Python has a large number of tools available for doing data science, sometimes referred to as 'scientific Python'.
The scientific Python ecosystem revolves around some a set of core modules, including:
scipy
numpy
pandas
matplotlib
scikit-learn
Here we will explore the basics of these modules and what they do, starting with scipy.
# You can import the full scipy package, typically shortened to 'sp'
import scipy as sp
# However, it is perhaps more common to import particular submodules
# For example, let's import the stats submodule
import scipy.stats as sts
Scipy has a broad range of functionality.
For a simple / random example, let's use it's stats module to model flipping a coin with Bernouilli Distribution, which is a distribution that can model a random variable that can be either 0 (call it Tails) or 1 (call it Heads).
# Let's model a fair coin - with 0.5 probability of being Heads
sts.bernoulli.rvs(0.5)
0
# Let's flip a bunch of coins!
coin_flips = [sts.bernoulli.rvs(0.5) for ind in range(100)]
print('The first ten coin flips are: ', coin_flips[:10])
print('The percent of heads from this sample is: ', sum(coin_flips) / len(coin_flips) * 100, '%')
The first ten coin flips are: [1, 0, 0, 1, 0, 1, 1, 0, 1, 0] The percent of heads from this sample is: 59.0 %
Note: An array is a 'a systematic arrangement of similar objects, usually in rows and columns' (definition from Wikipedia)

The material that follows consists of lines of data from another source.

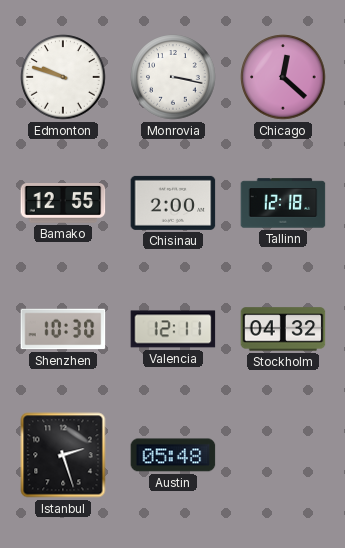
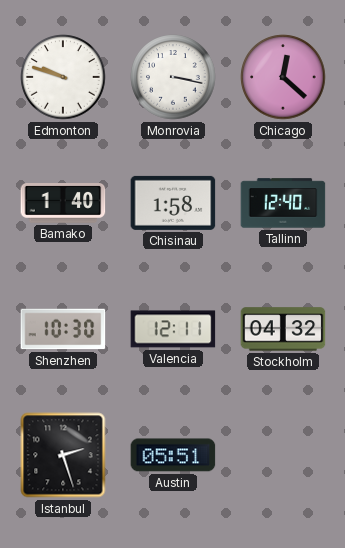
Bamako: 12:55 -> 1:40
Chisinau: 2:00 -> 1:58
Tallinn: 12:18 -> 12:40
Austin: 05:48 -> 05:51
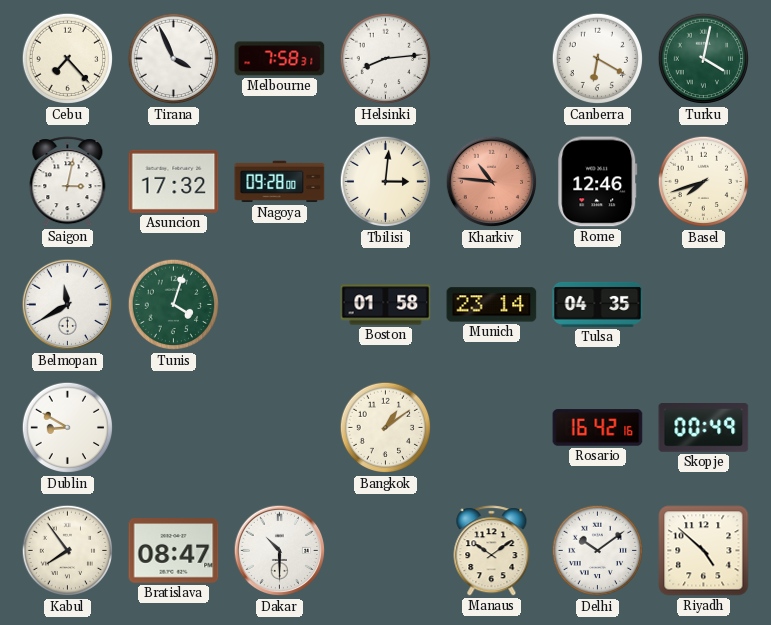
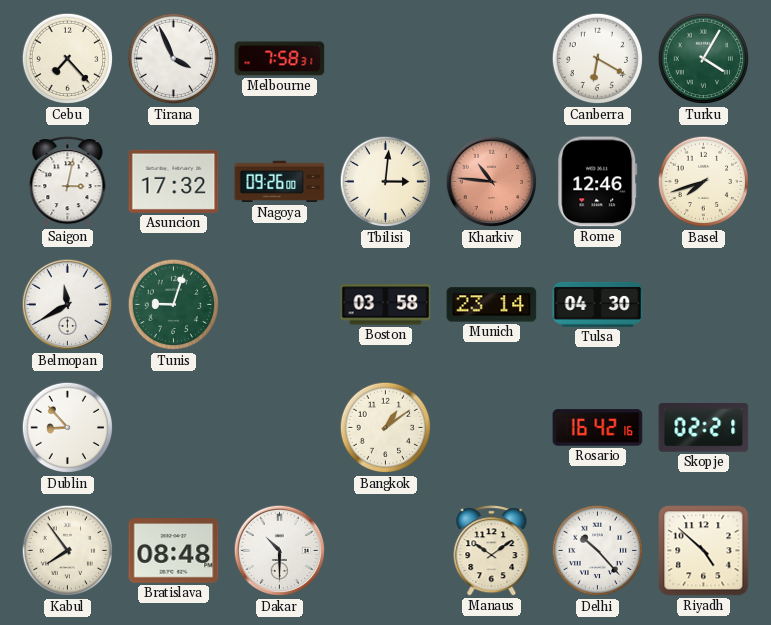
Helsinki: 8:14 -> none
Turku: 4:02 -> 4:05
Nagoya: 09:28 -> 09:26
Tunis: 4:03 -> 9:03
Boston: 01:58 -> 03:58
Tulsa: 04:35 -> 04:30
Dublin: 8:50 -> 8:53
Skopje: 00:49 -> 02:21
Bratislava: 08:47 -> 08:48
Delhi: 10:09 -> 10:23
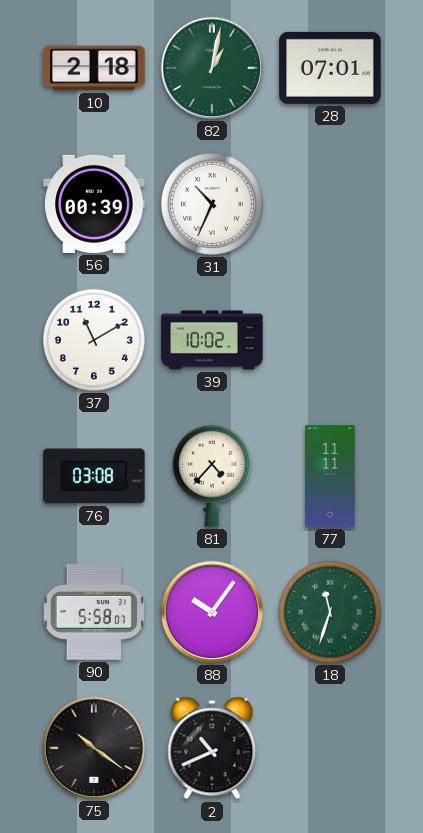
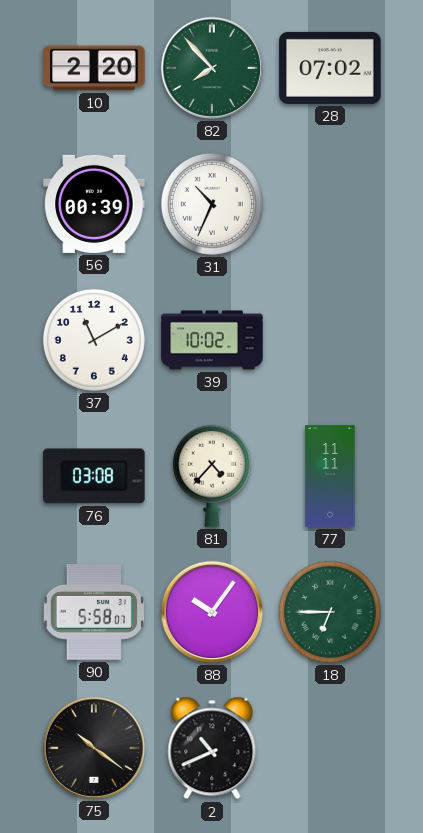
10: 2:18 -> 2:20
82: 1:02 -> 7:53
28: 07:01 -> 07:02
18: 11:33 -> 6:45
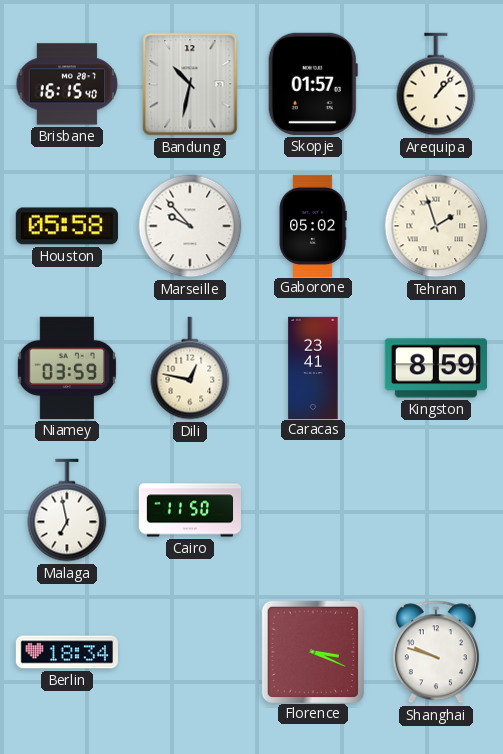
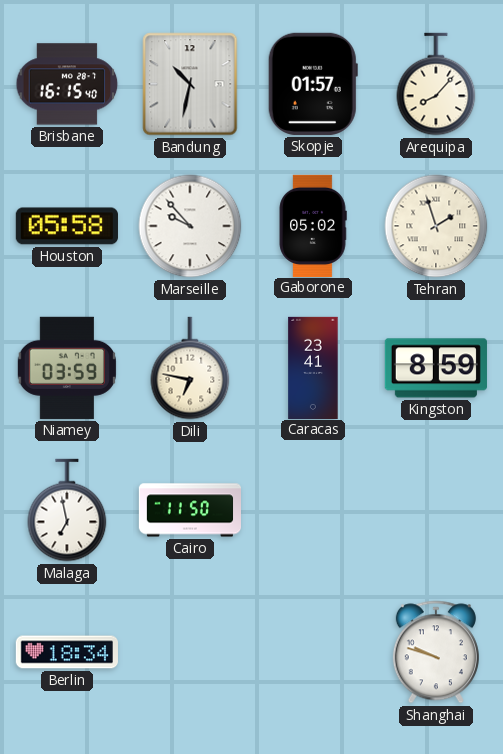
Arequipa: 1:07 -> 8:07
Dili: 12:47 -> 6:47
Florence: 3:19 -> none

# Numpy is standardly imported as 'np'
import numpy as np
# Numpy's specialty is linear algebra and arrays of (uniform) data
# Define some arrays
# Arrays can have different types, but all the data within an array needs to be the same type
arr_1 = np.array([1, 2, 3])
arr_2 = np.array([4, 5, 6])
bool_arr = np.array([True, False, True])
str_arr = np.array(['a', 'b', 'c'])
# Note that if you try to make a mixed-data-type array, numpy won't fail,
# but it will (silently)
arr = np.array([1, 'b', True])
# Check the type of array items
print(type(arr[0]))
print(type(arr[2]))
<class 'numpy.str_'> <class 'numpy.str_'>
# These array will therefore not act like you might expect
# The last item looks like a Boolen
print(arr[2])
# However, since it's actually a string, it won't evaluate like a Boolean
print(arr[2] == True)
True False
Pandas main data object is the DataFrame, which is a powerful data object to store mixed data types together with labels.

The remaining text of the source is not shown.